• _Task brief_
Could you copy word for word only the lines between the one containing "qui est à ma" and the end of the listing below, both included, and leave out the pictures?

BEGIN

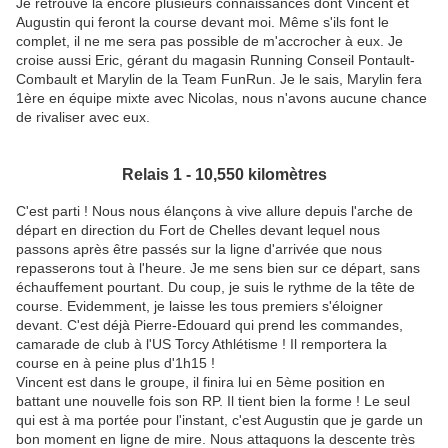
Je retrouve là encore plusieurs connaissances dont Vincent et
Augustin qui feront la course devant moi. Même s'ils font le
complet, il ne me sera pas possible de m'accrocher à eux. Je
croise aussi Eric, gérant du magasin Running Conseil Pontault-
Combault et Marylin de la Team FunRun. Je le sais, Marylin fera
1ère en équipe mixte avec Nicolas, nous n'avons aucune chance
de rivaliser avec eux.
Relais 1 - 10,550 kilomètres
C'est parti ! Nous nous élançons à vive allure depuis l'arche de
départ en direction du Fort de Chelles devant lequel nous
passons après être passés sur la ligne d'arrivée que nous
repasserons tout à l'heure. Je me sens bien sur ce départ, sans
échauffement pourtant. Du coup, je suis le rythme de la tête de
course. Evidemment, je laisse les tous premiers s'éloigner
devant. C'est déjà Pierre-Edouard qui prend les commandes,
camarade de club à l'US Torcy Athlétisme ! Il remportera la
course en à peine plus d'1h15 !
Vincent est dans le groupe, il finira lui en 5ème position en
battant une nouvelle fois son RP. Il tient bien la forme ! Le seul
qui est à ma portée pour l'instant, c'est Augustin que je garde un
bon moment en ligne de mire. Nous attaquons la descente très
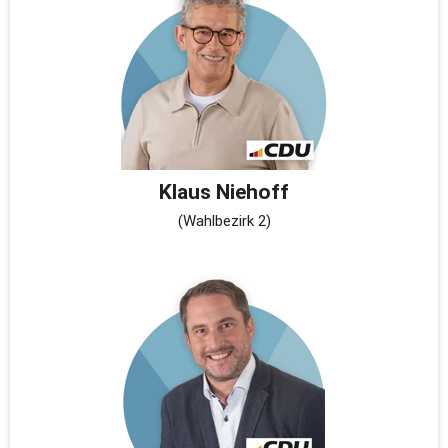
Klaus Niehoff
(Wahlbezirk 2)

END

• _Your solution_
qui est à ma portée pour l'instant, c'est Augustin que je garde un
bon moment en ligne de mire. Nous attaquons la descente très
Klaus Niehoff
(Wahlbezirk 2)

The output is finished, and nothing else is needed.